[[ SUPPLIED RECORDS, beginning ]]

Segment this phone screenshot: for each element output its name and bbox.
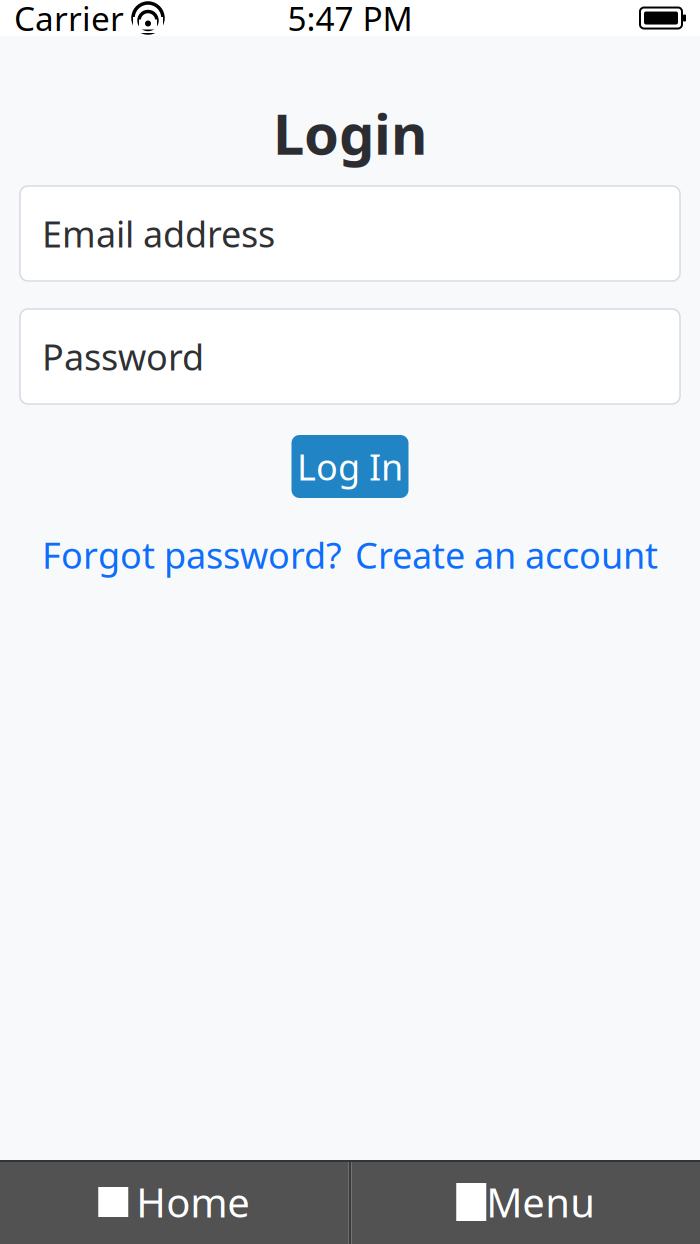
button[interactable]: Forgot password? xyxy=(42,531,342,579)
staticText: Password xyxy=(42,333,204,380)
staticText: Menu xyxy=(486,1175,595,1228)
staticText: Home xyxy=(136,1175,250,1228)
staticText: Create an account xyxy=(355,531,658,579)
button[interactable]: Menu xyxy=(352,1160,700,1244)
staticText: 5:47 PM xyxy=(288,0,412,40)
staticText: Carrier xyxy=(14,0,124,40)
staticText: Forgot password? xyxy=(42,531,342,579)
staticText: Email address xyxy=(42,210,275,257)
button[interactable]: Create an account xyxy=(355,531,658,579)
staticText: Log In xyxy=(297,443,403,490)
button[interactable]: Home xyxy=(0,1160,348,1244)
button[interactable]: Log In xyxy=(292,435,408,498)
staticText: Login xyxy=(273,96,427,170)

[[ SUPPLIED RECORDS, end ]]

** WHAT TO WORK ON **
Copy out every line of the data that includes "button".

** ANSWER TO THE EXERCISE **
button[interactable]: Forgot password? xyxy=(42,531,342,579)
button[interactable]: Menu xyxy=(352,1160,700,1244)
button[interactable]: Create an account xyxy=(355,531,658,579)
button[interactable]: Home xyxy=(0,1160,348,1244)
button[interactable]: Log In xyxy=(292,435,408,498)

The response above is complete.